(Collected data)
----------
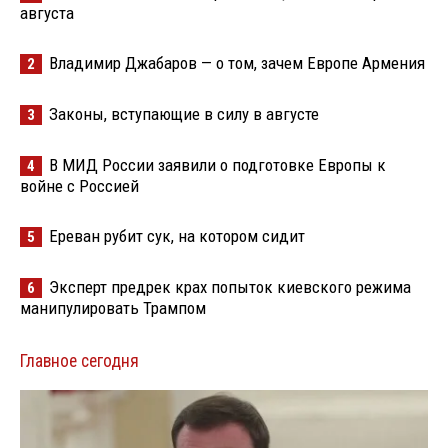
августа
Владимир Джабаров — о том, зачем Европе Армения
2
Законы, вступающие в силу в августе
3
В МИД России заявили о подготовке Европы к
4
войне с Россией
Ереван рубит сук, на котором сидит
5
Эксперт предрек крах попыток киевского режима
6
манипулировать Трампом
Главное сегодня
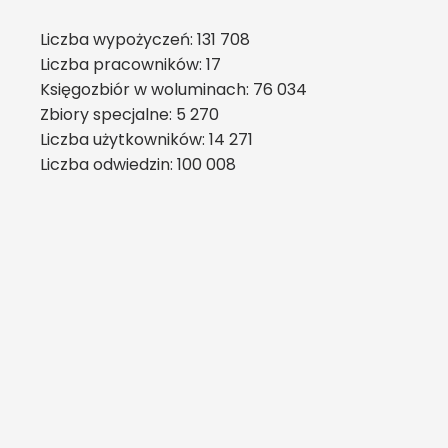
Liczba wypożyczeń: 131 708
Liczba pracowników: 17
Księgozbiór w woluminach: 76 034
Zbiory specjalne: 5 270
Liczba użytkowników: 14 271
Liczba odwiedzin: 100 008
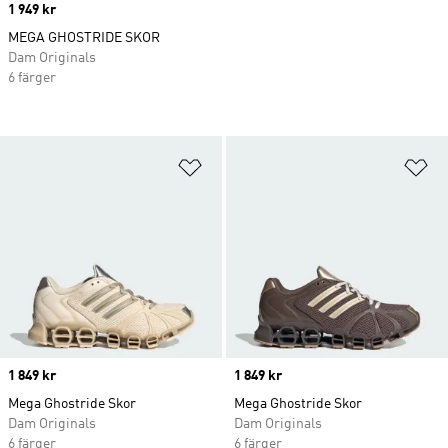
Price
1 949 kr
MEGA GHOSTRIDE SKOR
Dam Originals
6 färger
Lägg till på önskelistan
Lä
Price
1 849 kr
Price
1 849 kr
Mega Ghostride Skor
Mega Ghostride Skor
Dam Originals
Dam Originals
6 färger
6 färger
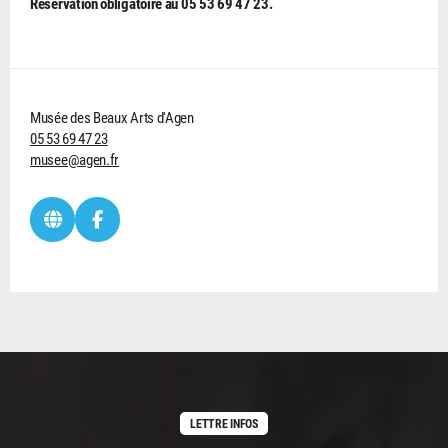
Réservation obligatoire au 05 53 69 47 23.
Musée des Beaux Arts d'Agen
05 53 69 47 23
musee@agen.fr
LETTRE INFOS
----------
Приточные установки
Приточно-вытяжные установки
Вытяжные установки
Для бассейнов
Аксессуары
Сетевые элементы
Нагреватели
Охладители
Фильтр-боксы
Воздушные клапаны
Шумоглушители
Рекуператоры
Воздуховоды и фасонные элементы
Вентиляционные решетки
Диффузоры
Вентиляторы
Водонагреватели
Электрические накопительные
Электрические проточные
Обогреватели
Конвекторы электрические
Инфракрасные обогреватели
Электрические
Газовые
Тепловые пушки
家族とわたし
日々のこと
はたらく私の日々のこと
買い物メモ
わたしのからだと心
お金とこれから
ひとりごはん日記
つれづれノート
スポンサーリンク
----------
The task:
Look above for the line with "Liczba użytkowników: 14 271" and the line with "LETTRE INFOS", then copy exactly the lines from the first through the second, both kept, with no pictures.

Your solution:
Liczba użytkowników: 14 271
Liczba odwiedzin: 100 008
Price
1 949 kr
MEGA GHOSTRIDE SKOR
Dam Originals
6 färger
Lägg till på önskelistan
Lä
Price
1 849 kr
Price
1 849 kr
Mega Ghostride Skor
Mega Ghostride Skor
Dam Originals
Dam Originals
6 färger
6 färger
Réservation obligatoire au 05 53 69 47 23.
Musée des Beaux Arts d'Agen
05 53 69 47 23
musee@agen.fr
LETTRE INFOS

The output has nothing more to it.